Experiencing the shock of time and focus available to me when I’m offline means it’s a no-brainer that I’ll make this a regular habit. Maybe every Saturday? One evening a week? Two?

As an exercise in intentionality, I used to say out loud (yes, my kids laughed at the awkwardness of it) my reason for turning on my computer or picking up my phone. I might try that again, or simply remember the joy of single-tasking and pretend no internet exists whenever I can.

Having used my laptop Saturday so already “failed” at being screen-free, there was less sense of testing myself Sunday. I again enjoyed baffling amounts of free time. There was pretty snow falling, so I left my weather app untouched and bundled up for a walk in the winter wonderland. The cats lay on top of me for ages when I returned, and we all did nothing more than watch the snowflakes fall.

Until I decided the weekend ended at 5 p.m. Sunday, returned my library e-book and spent the evening writing this post and watching Netflix 🙂

Big Thoughts and Belly Laughs

In a recent text exchange about my potato of a cat, I told a friend “I am a (sometimes) very happy large potato of a person and have never felt more myself than in this big body.”

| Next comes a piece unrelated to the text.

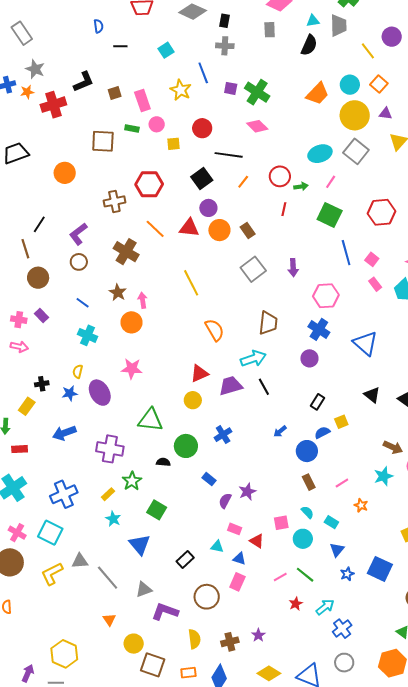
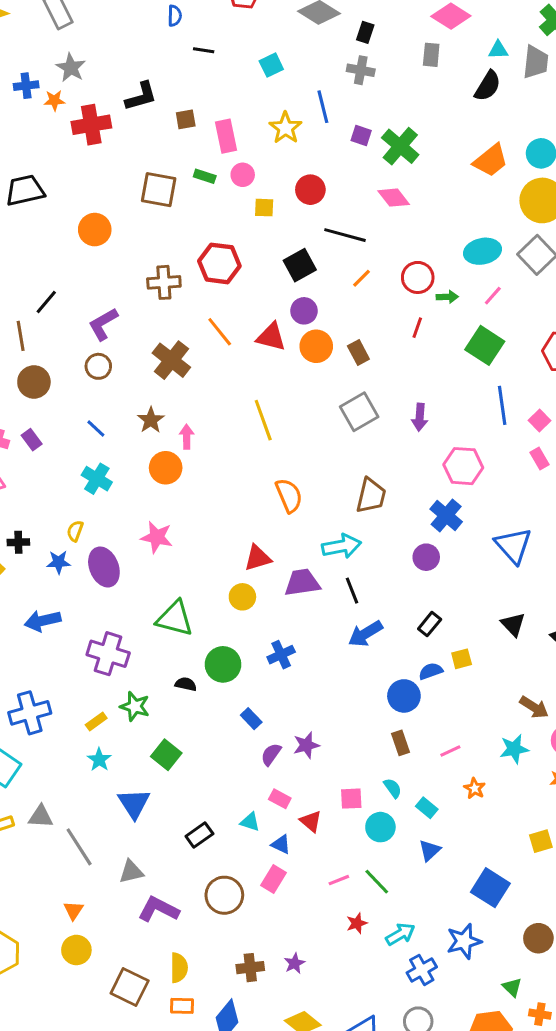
blue arrow: (280, 431) -> (365, 634), moved, size x1.6
green star: (132, 481) -> (135, 706), turned -30
blue star: (347, 574) -> (464, 941), moved, size x1.6
yellow semicircle: (194, 639) -> (179, 968), moved
yellow circle: (134, 644) -> (76, 950), moved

I’ve been small and large to extremes, on and off throughout my life. My weight sometimes changed dramatically in a short period of time for no obvious reason, while other times, the yoyo was due to pregnancy and breastfeeding, exercise, disordered eating, stress, and menopause. The longest I’ve ever stayed the same size was three years, and that was only once; I’ve always kept a drawer of clothing that is the next two sizes up and two sizes down to switch into as the yoyo did its thing.

Fear ruled my life for decades. Being overweight was a disgraceful fate I was warned about from childhood. At my high school for gifted students we were told, “smart people don’t get fat.” As we broke up, an ex-boyfriend cursed me, saying, “I hope you get fat!” (And I did, shhh don’t tell him about his powers). Too many people to list gave me advice about changing my size without knowing anything about me and my body. I was always praised for having the self-control to starve myself.

“I am a (sometimes) very happy large potato of a person and have never felt more myself than in this big body.”

My no-longer-disordered eating habits are nothing dramatic. I eat regular healthy meals of simple whole foods and occasional junk food. People sometimes comment on how little I eat (the “considering how big you are” part goes unsaid), and a doctor told me he’d never seen anyone with such a slow metabolism. I have no health issues, but my natural muscle tone is quite low. One consistent way for me to get smaller is by building big muscles through heavy weight training. I don’t do that right now, I mostly do yoga and walking. I ran marathons in the past (for fun, really), but that made me hungry and I ate more so it didn’t affect my size one way or another. When I worked out a lot (as in, a couple of hours every single day, as in, before I had children), I was slim and toned but also self-obsessed. I couldn’t relax because any change to my routine might lead to instant obesity.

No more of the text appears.